▸ **Action item**
Write down exactly the lines from the one below that has "Увага! Їжу, приготовлену" to the end of the data, both ends included; the pictures should not appear in your copy.

▸ **Records provided**
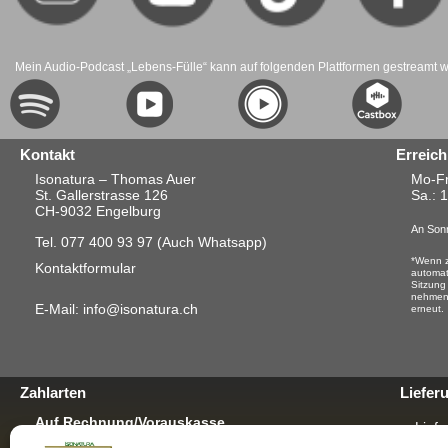
Mein Audio-Podcast „Lebens-Fülle“ kann auf folgenden Plattformen gestreamt 
Kontakt
Erreich
Isonatura – Thomas Auer
Mo-Fr
St. Gallerstrasse 126
Sa.
: 
CH-9032 Engelburg
An Sonn
Tel. 077 400 93 97
(Auch Whatsapp)
*Wenn z
Kontaktformular
automat
Sitzung
nehmen.
E-Mail: info@isonatura.ch
erneut.
Zahlarten
Liefer
Auf Rechnung/Vorauskasse
Liefe
Für E-Banking, Bankauftrag oder mit EZS für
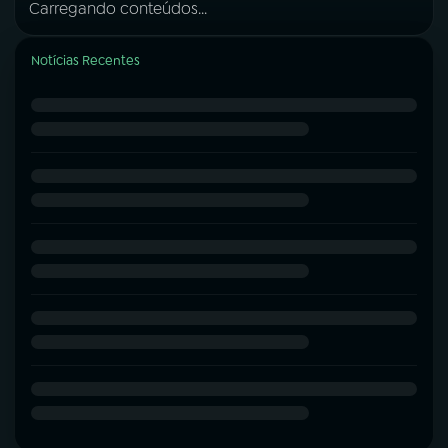
Carregando conteúdos...
Notícias Recentes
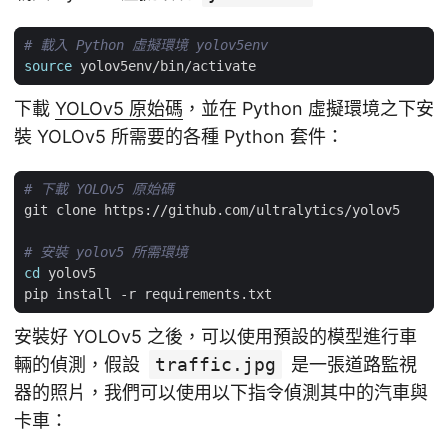
# 載入 Python 虛擬環境 yolov5env
source
下載
YOLOv5 原始碼
，並在 Python 虛擬環境之下安
裝 YOLOv5 所需要的各種 Python 套件：
# 下載 YOLOv5 原始碼
# 安裝 yolov5 所需環境
cd
安裝好 YOLOv5 之後，可以使用預設的模型進行車
輛的偵測，假設
traffic.jpg
是一張道路監視
器的照片，我們可以使用以下指令偵測其中的汽車與
卡車：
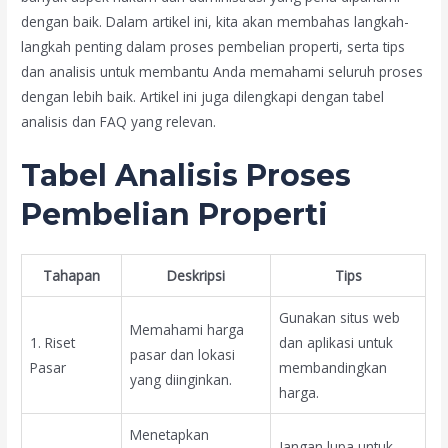
dengan baik. Dalam artikel ini, kita akan membahas langkah-
langkah penting dalam proses pembelian properti, serta tips
dan analisis untuk membantu Anda memahami seluruh proses
dengan lebih baik. Artikel ini juga dilengkapi dengan tabel
analisis dan FAQ yang relevan.
Tabel Analisis Proses
Pembelian Properti
Tahapan
Deskripsi
Tips
Gunakan situs web
Memahami harga
1. Riset
dan aplikasi untuk
pasar dan lokasi
Pasar
membandingkan
yang diinginkan.
harga.
Menetapkan
Jangan lupa untuk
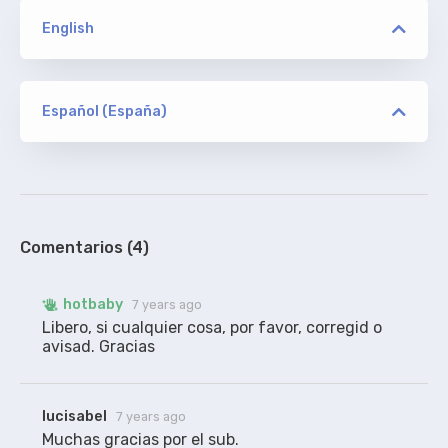
English
versión
FUTV
Español (España)
versión
hotbaby
ORIGINAL
FUTV
De english subtitles. Sin acotaciones. Gracias a
explosiveskull.
100%
Comentarios (4)
hotbaby
7 years ago
Libero, si cualquier cosa, por favor, corregid o 
avisad. Gracias 
lucisabel
7 years ago
Muchas gracias por el sub.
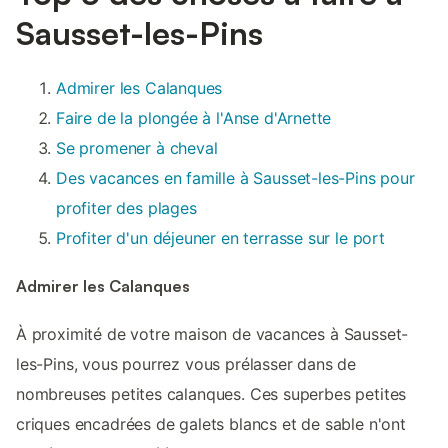
Sausset-les-Pins
Admirer les Calanques
Faire de la plongée à l'Anse d'Arnette
Se promener à cheval
Des vacances en famille à Sausset-les-Pins pour
profiter des plages
Profiter d'un déjeuner en terrasse sur le port
Admirer les Calanques
À proximité de votre maison de vacances à Sausset-
les-Pins, vous pourrez vous prélasser dans de
nombreuses petites calanques. Ces superbes petites
criques encadrées de galets blancs et de sable n'ont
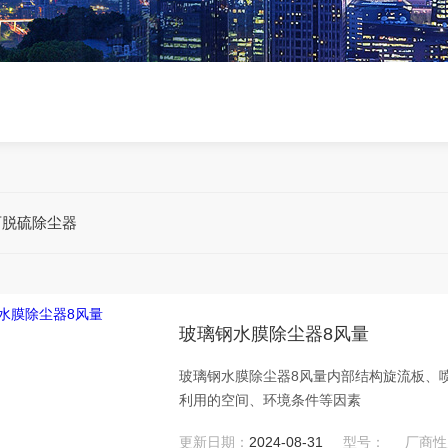
石脱硫除尘器
玻璃钢水膜除尘器8风量
玻璃钢水膜除尘器8风量内部结构旋流板、
利用的空间、环境条件等因素
更新日期：
2024-08-31
型号：
厂商性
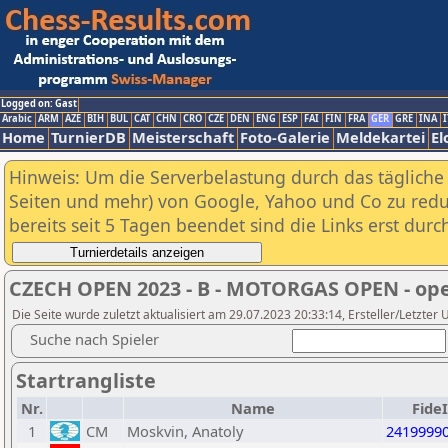
Logged on: Gast
Arabic
ARM
AZE
BIH
BUL
CAT
CHN
CRO
CZE
DEN
ENG
ESP
FAI
FIN
FRA
GER
GRE
INA
I
Home
TurnierDB
Meisterschaft
Foto-Galerie
Meldekartei
El
Hinweis: Um die Serverbelastung durch das tägliche D
Seiten und mehr) von Google, Yahoo und Co zu reduz
bereits seit 5 Tagen beendet sind die Links erst dur
CZECH OPEN 2023 - B - MOTORGAS OPEN - op
Die Seite wurde zuletzt aktualisiert am 29.07.2023 20:33:14, Ersteller/Letzter 
Suche nach Spieler
Startrangliste
Nr.
Name
Fide
1
CM
Moskvin, Anatoly
2419999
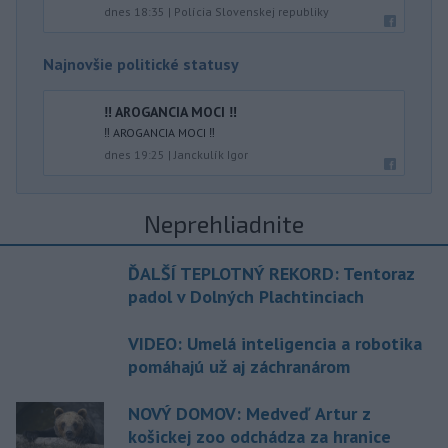
dnes 18:35
|
Polícia Slovenskej republiky
Najnovšie politické statusy
‼️ AROGANCIA MOCI ‼️
‼️ AROGANCIA MOCI ‼️
dnes 19:25
|
Janckulík Igor
Neprehliadnite
ĎALŠÍ TEPLOTNÝ REKORD: Tentoraz
padol v Dolných Plachtinciach
VIDEO: Umelá inteligencia a robotika
pomáhajú už aj záchranárom
NOVÝ DOMOV: Medveď Artur z
košickej zoo odchádza za hranice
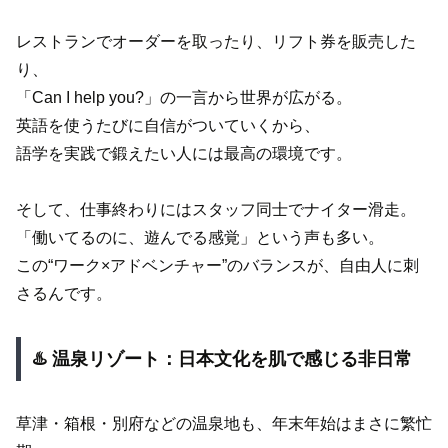
レストランでオーダーを取ったり、リフト券を販売した
り、
「Can I help you?」の一言から世界が広がる。
英語を使うたびに自信がついていくから、
語学を実践で鍛えたい人には最高の環境です。
そして、仕事終わりにはスタッフ同士でナイター滑走。
「働いてるのに、遊んでる感覚」という声も多い。
この“ワーク×アドベンチャー”のバランスが、自由人に刺
さるんです。
♨️ 温泉リゾート：日本文化を肌で感じる非日常
草津・箱根・別府などの温泉地も、年末年始はまさに繁忙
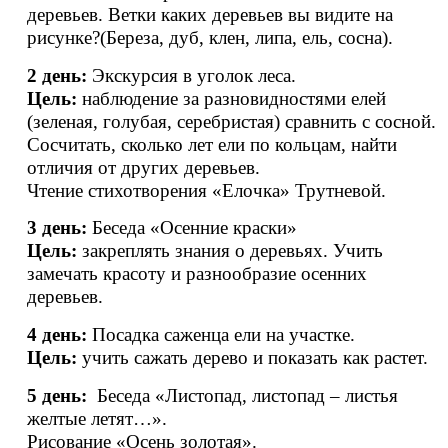
деревьев. Ветки каких деревьев вы видите на
рисунке?(Береза, дуб, клен, липа, ель, сосна).
2 день:
Экскурсия в уголок леса.
Цель:
наблюдение за разновидностями елей
(зеленая, голубая, серебристая) сравнить с сосной.
Сосчитать, сколько лет ели по кольцам, найти
отличия от других деревьев.
Чтение стихотворения «Елочка» Трутневой.
3 день:
Беседа «Осенние краски»
Цель:
закреплять знания о деревьях. Учить
замечать красоту и разнообразие осенних
деревьев.
4 день:
Посадка саженца ели на участке.
Цель:
учить сажать дерево и показать как растет.
5 день:
Беседа «Листопад, листопад – листья
желтые летят…».
Рисование «Осень золотая».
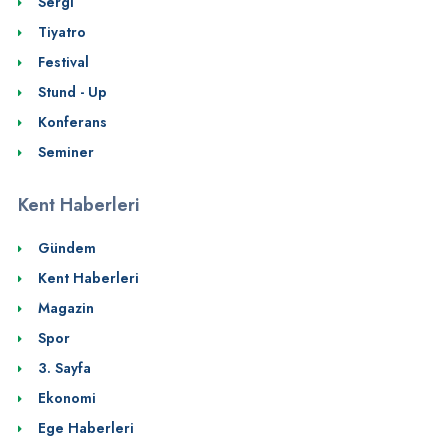
Sergi
Tiyatro
Festival
Stund - Up
Konferans
Seminer
Kent Haberleri
Gündem
Kent Haberleri
Magazin
Spor
3. Sayfa
Ekonomi
Ege Haberleri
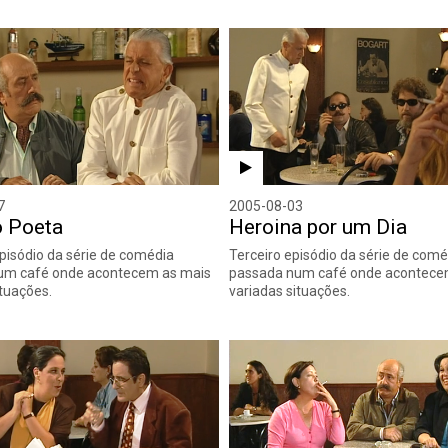
7
2005-08-03
o Poeta
Heroina por um Dia
isódio da série de comédia
Terceiro episódio da série de comé
um café onde acontecem as mais
passada num café onde acontece
ituações.
variadas situações.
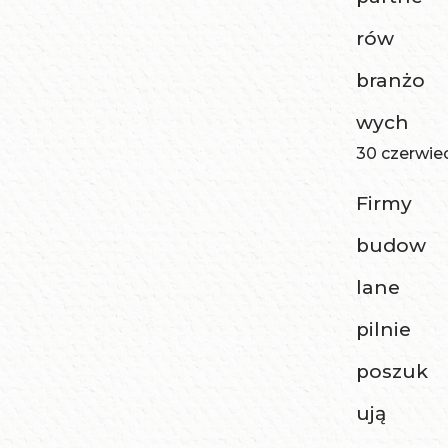
rów
branżo
wych
30 czerwie
Firmy
budow
lane
pilnie
poszuk
ują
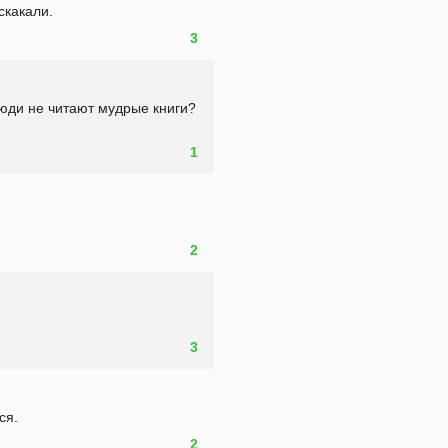
скакали.
3
люди не читают мудрые книги? 
1
2
3
ся.
2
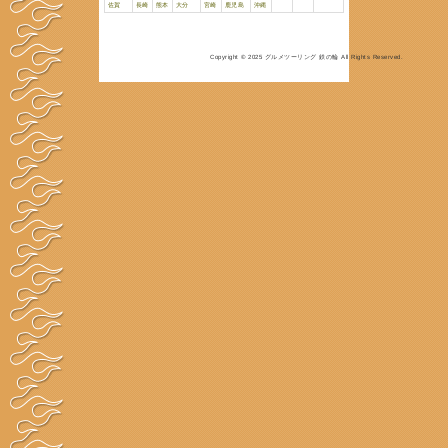
都道府県別
グ
サイト登録
リ
お問合せ
利用
滋賀県情報
ジャンル
品名
グルメ・都道府県別
北海道
青森
岩手
宮城
秋田
埼玉
千葉
東京
神奈川
山梨
愛知
岐阜
静岡
三重
大阪
鳥取
島根
岡山
広島
山口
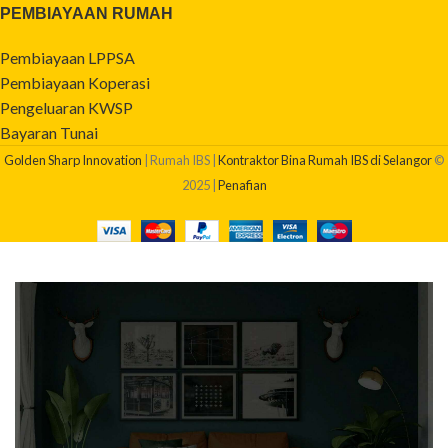
PEMBIAYAAN RUMAH
Pembiayaan LPPSA
Pembiayaan Koperasi
Pengeluaran KWSP
Bayaran Tunai
Golden Sharp Innovation
| Rumah IBS |
Kontraktor Bina Rumah IBS di Selangor
©
2025 |
Penafian
BERAPAKAH KOS BINA RUMAH SAYA?
Dapatkan quotation pembinaan rumah anda sekarang!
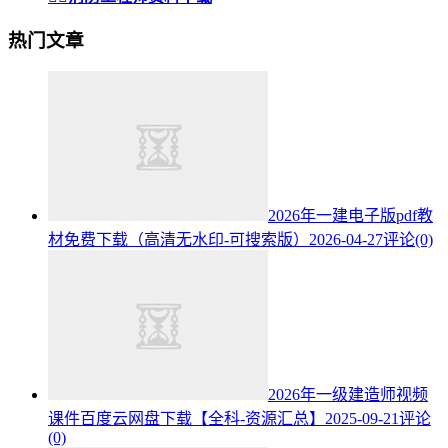
热门文章
2026年一建电子版pdf教
材免费下载（高清无水印-可搜索版）
2026-04-27
评论(0)
2026年一级建造师视频
课件百度云网盘下载【全科-资源汇总】
2025-09-21
评论
(0)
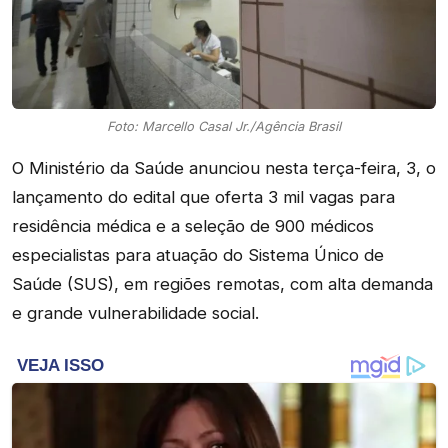
Foto: Marcello Casal Jr./Agência Brasil
O Ministério da Saúde anunciou nesta terça-feira, 3, o
lançamento do edital que oferta 3 mil vagas para
residência médica e a seleção de 900 médicos
especialistas para atuação do Sistema Único de
Saúde (SUS), em regiões remotas, com alta demanda
e grande vulnerabilidade social.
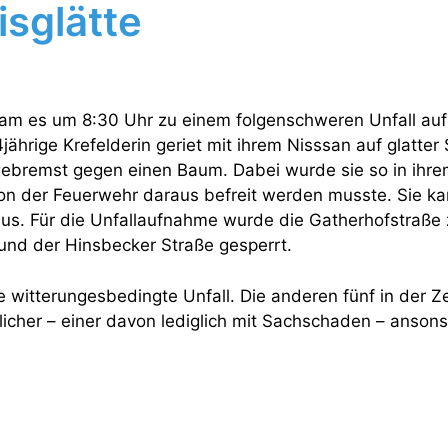
isglätte
am es um 8:30 Uhr zu einem folgenschweren Unfall auf
jährige Krefelderin geriet mit ihrem Nisssan auf glatter 
ebremst gegen einen Baum. Dabei wurde sie so in ihre
on der Feuerwehr daraus befreit werden musste. Sie k
haus. Für die Unfallaufnahme wurde die Gatherhofstraße
nd der Hinsbecker Straße gesperrt.
e witterungesbedingte Unfall. Die anderen fünf in der Z
flicher – einer davon lediglich mit Sachschaden – anson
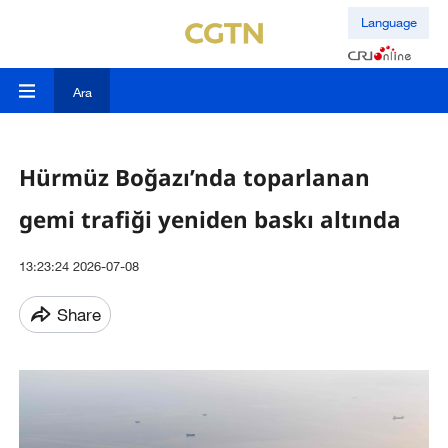
Language
Ara
Hürmüz Boğazı’nda toparlanan
gemi trafiği yeniden baskı altında
13:23:24 2026-07-08
Share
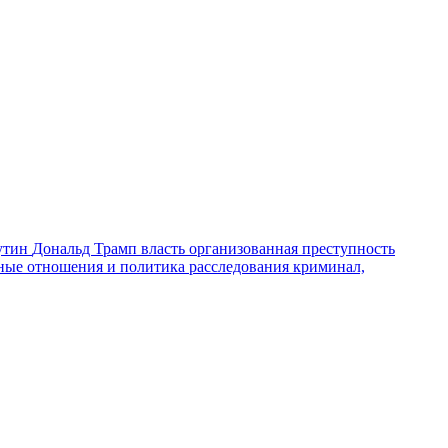
утин
Дональд Трамп
власть
организованная преступность
ные отношения и политика
расследования
криминал,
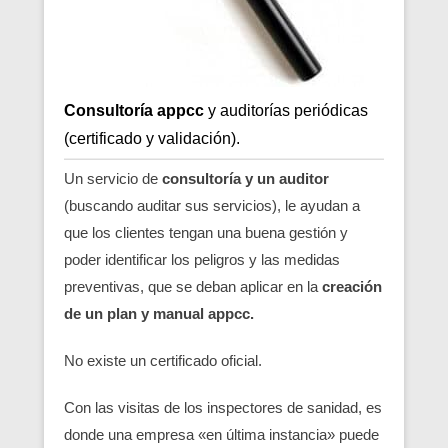
Consultoría appcc
y auditorías periódicas
(certificado y validación).
Un servicio de
consultoría y un auditor
(buscando auditar sus servicios), le ayudan a
que los clientes tengan una buena gestión y
poder identificar los peligros y las medidas
preventivas, que se deban aplicar en la
creación
de un plan y manual appcc.
No existe un certificado oficial.
Con las visitas de los inspectores de sanidad, es
donde una empresa «en última instancia» puede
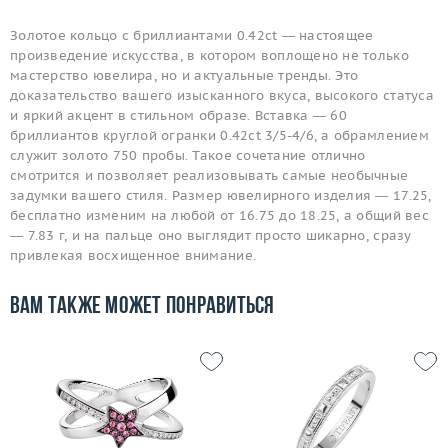
Золотое кольцо с бриллиантами 0.42ct — настоящее
произведение искусства, в котором воплощено не только
мастерство ювелира, но и актуальные тренды. Это
доказательство вашего изысканного вкуса, высокого статуса
и яркий акцент в стильном образе. Вставка — 60
бриллиантов круглой огранки 0.42ct 3/5-4/6, а обрамлением
служит золото 750 пробы. Такое сочетание отлично
смотрится и позволяет реализовывать самые необычные
задумки вашего стиля. Размер ювелирного изделия — 17.25,
бесплатно изменим на любой от 16.75 до 18.25, а общий вес
— 7.83 г, и на пальце оно выглядит просто шикарно, сразу
привлекая восхищенное внимание.
Вам также может понравиться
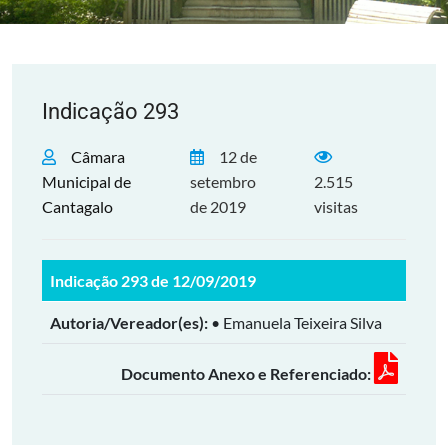
Indicação 293
Câmara
12 de
Municipal de
setembro
2.515
Cantagalo
de 2019
visitas
Indicação 293 de 12/09/2019
Autoria/Vereador(es):
• Emanuela Teixeira Silva
Documento Anexo e Referenciado:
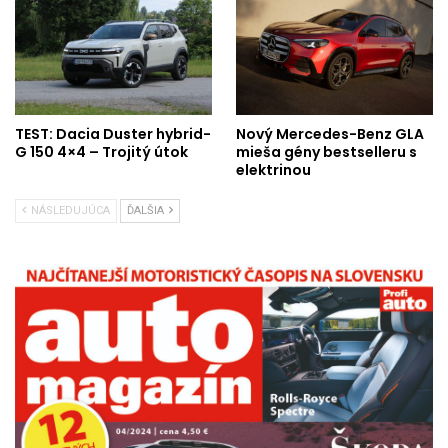
TEST: Dacia Duster hybrid-
Nový Mercedes-Benz GLA
G 150 4×4 – Trojitý útok
mieša gény bestselleru s
elektrinou
NÁSLEDUJÚCA
ĎALŠIA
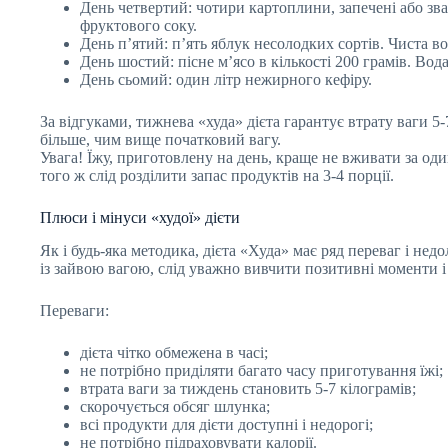
День четвертий: чотири картоплини, запечені або зв
фруктового соку.
День п’ятий: п’ять яблук несолодких сортів. Чиста во
День шостий: пісне м’ясо в кількості 200 грамів. Вод
День сьомий: один літр нежирного кефіру.
За відгуками, тижнева «худа» дієта гарантує втрату ваги 5
більше, чим вище початковий вагу.
Увага! Їжу, приготовлену на день, краще не вживати за од
того ж слід розділити запас продуктів на 3-4 порції.
Плюси і мінуси «худої» дієти
Як і будь-яка методика, дієта «Худа» має ряд переваг і не
із зайвою вагою, слід уважно вивчити позитивні моменти 
Переваги:
дієта чітко обмежена в часі;
не потрібно приділяти багато часу приготування їжі;
втрата ваги за тиждень становить 5-7 кілограмів;
скорочується обсяг шлунка;
всі продукти для дієти доступні і недорогі;
не потрібно підраховувати калорії.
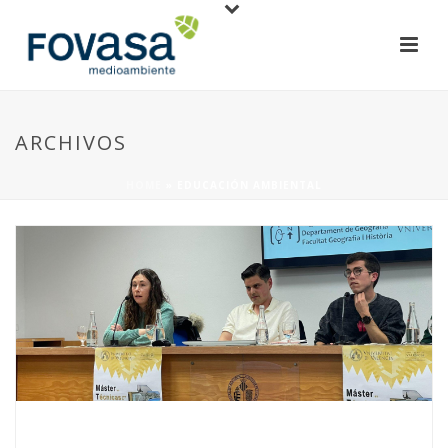
ARCHIVOS
HOME
»
EDUCACIÓN AMBIENTAL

▸ **Final answer**
Увага! Їжу, приготовлену на день, краще не вживати за од
того ж слід розділити запас продуктів на 3-4 порції.
Плюси і мінуси «худої» дієти
Як і будь-яка методика, дієта «Худа» має ряд переваг і не
із зайвою вагою, слід уважно вивчити позитивні моменти 
Переваги:
дієта чітко обмежена в часі;
не потрібно приділяти багато часу приготування їжі;
втрата ваги за тиждень становить 5-7 кілограмів;
скорочується обсяг шлунка;
всі продукти для дієти доступні і недорогі;
не потрібно підраховувати калорії.
ARCHIVOS
HOME
»
EDUCACIÓN AMBIENTAL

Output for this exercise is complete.